▶ _Problem requirements_
Each line from the one that has "Bangga melayani customer anda" through the end of the entries below must be written out exactly; leave out all other lines.

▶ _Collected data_
====

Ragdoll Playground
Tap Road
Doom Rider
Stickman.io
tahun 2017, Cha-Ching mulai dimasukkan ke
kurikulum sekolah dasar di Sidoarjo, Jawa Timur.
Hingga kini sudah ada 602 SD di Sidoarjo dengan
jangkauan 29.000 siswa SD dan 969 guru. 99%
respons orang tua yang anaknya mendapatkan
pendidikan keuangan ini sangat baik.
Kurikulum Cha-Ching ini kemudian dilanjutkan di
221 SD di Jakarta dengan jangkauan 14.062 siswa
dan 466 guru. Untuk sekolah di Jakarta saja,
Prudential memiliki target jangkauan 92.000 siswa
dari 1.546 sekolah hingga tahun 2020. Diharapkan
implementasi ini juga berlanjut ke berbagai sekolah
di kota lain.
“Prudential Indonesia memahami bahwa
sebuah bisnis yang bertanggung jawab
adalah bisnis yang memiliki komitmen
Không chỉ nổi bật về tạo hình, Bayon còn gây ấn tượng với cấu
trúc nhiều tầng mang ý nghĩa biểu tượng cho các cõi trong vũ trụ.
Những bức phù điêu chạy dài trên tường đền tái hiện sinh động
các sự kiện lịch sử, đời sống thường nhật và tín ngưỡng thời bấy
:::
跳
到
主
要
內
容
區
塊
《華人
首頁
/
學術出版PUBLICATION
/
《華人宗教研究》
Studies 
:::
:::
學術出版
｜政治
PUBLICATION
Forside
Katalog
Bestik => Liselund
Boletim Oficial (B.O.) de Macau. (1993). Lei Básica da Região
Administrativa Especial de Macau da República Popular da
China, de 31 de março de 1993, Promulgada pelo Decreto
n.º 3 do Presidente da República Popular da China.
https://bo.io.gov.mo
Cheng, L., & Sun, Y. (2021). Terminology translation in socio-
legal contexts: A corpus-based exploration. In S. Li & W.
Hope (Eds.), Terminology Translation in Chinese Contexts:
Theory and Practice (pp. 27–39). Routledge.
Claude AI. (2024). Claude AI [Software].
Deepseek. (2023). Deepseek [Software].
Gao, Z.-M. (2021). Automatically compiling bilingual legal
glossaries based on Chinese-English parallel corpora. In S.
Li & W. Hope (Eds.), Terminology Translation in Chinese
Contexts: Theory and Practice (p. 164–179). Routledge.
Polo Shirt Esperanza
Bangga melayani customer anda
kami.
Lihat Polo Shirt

====

▶ _Output for this exercise_
Bangga melayani customer anda
kami.
Lihat Polo Shirt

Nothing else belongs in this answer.